Certaines éditions grand format peuvent dépasser les 500 pages, mais cela reste très accessible. L’autrice a ce talent pour rendre le temps suspendu, alors même quand c’est un pavé, on ne voit pas les pages défiler. Pour ceux qui aiment les sagas littéraires avec des personnages profondément travaillés, c’est un must-read qui mérite chaque minute investie.
J'ai dévoré 'Changer l'eau des fleurs' d'une traite tellement l'histoire m'a captivé. Valérie Perrin a ce talent rare de créer des personnages qui semblent palpables, comme des gens que l'on croiserait dans la rue.

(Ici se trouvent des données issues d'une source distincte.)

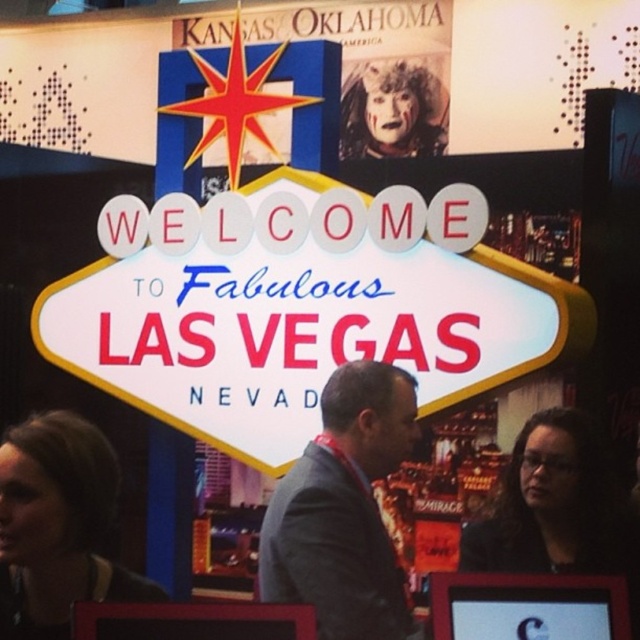 Question: Does gray wool suit at center have a smaller size compared to smooth black hair at lower left?

Choices:
 (A) yes
 (B) no

Answer: (A)

Question: Which object appears closest to the camera in this image?

Choices:
 (A) black glossy hair at lower right
 (B) white plastic sign at center
 (C) gray wool suit at center

Answer: (C)

Question: Is white plastic sign at center to the right of gray wool suit at center from the viewer's perspective?

Choices:
 (A) no
 (B) yes

Answer: (A)

Question: Which of the following is the farthest from the observer?

Choices:
 (A) white plastic sign at center
 (B) black glossy hair at lower right
 (C) gray wool suit at center

Answer: (A)

Question: From the image, what is the correct spatial relationship of gray wool suit at center in relation to black glossy hair at lower right?

Choices:
 (A) above
 (B) below

Answer: (B)

Question: Which object is closer to the camera taking this photo?

Choices:
 (A) white plastic sign at center
 (B) black glossy hair at lower right
 (C) gray wool suit at center
 (D) smooth black hair at lower left

Answer: (C) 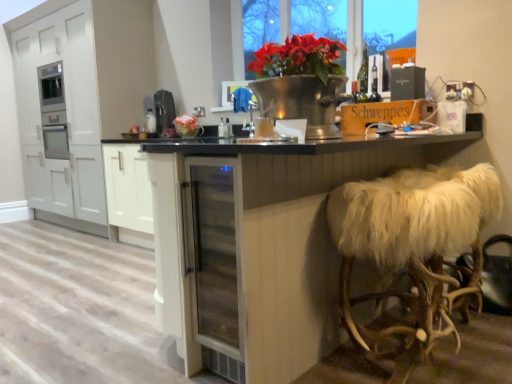 Question: Is the position of transparent glass table at center less distant than that of matte black box at upper right, the second appliance in the back-to-front sequence?

Choices:
 (A) yes
 (B) no

Answer: (A)

Question: Is transparent glass table at center positioned beyond the bounds of matte black box at upper right, the second appliance viewed from the left?

Choices:
 (A) no
 (B) yes

Answer: (B)

Question: Is transparent glass table at center to the left of matte black box at upper right, which is counted as the first appliance, starting from the front, from the viewer's perspective?

Choices:
 (A) yes
 (B) no

Answer: (A)

Question: From the image's perspective, is transparent glass table at center over matte black box at upper right, the second appliance viewed from the left?

Choices:
 (A) no
 (B) yes

Answer: (A)

Question: Does transparent glass table at center have a lesser width compared to matte black box at upper right, which is counted as the first appliance, starting from the front?

Choices:
 (A) no
 (B) yes

Answer: (A)

Question: Can you confirm if transparent glass table at center is shorter than matte black box at upper right, which is the first appliance from right to left?

Choices:
 (A) no
 (B) yes

Answer: (A)

Question: Is red matte flower pot at upper center thinner than matte black box at upper right, which is the first appliance from right to left?

Choices:
 (A) yes
 (B) no

Answer: (A)

Question: Is red matte flower pot at upper center at the left side of matte black box at upper right, the second appliance in the back-to-front sequence?

Choices:
 (A) yes
 (B) no

Answer: (A)

Question: Is red matte flower pot at upper center far from matte black box at upper right, which is counted as the first appliance, starting from the front?

Choices:
 (A) yes
 (B) no

Answer: (B)

Question: Could matte black box at upper right, the second appliance in the back-to-front sequence, be considered to be inside red matte flower pot at upper center?

Choices:
 (A) no
 (B) yes

Answer: (A)

Question: Is red matte flower pot at upper center positioned with its back to matte black box at upper right, which is counted as the first appliance, starting from the front?

Choices:
 (A) no
 (B) yes

Answer: (A)

Question: Considering the relative sizes of red matte flower pot at upper center and matte black box at upper right, the second appliance viewed from the left, in the image provided, is red matte flower pot at upper center wider than matte black box at upper right, the second appliance viewed from the left,?

Choices:
 (A) yes
 (B) no

Answer: (B)

Question: From a real-world perspective, is red matte flower pot at upper center physically above black plastic coffee machine at center, which is counted as the first appliance, starting from the back?

Choices:
 (A) no
 (B) yes

Answer: (B)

Violette, la garde-barrière, est d'une humanité touchante, avec ses failles et sa résilience. L'alternance entre présent et passé donne une profondeur incroyable au récit, et chaque révélation arrive au moment parfait.
Ce qui m'a le plus marqué, c'est la façon dont l'autrice aborde des thèmes lourds – le deuil, l'abandon, la solitude – avec une poésie et une légèreté déconcertantes. Les descriptions des petits bonheurs quotidiens, comme le café avalé devant le barrière levée, contrastent avec les drames sous-jacents. Une lecture qui laisse un goût à la fois doux et amer longtemps après avoir refermé le livre.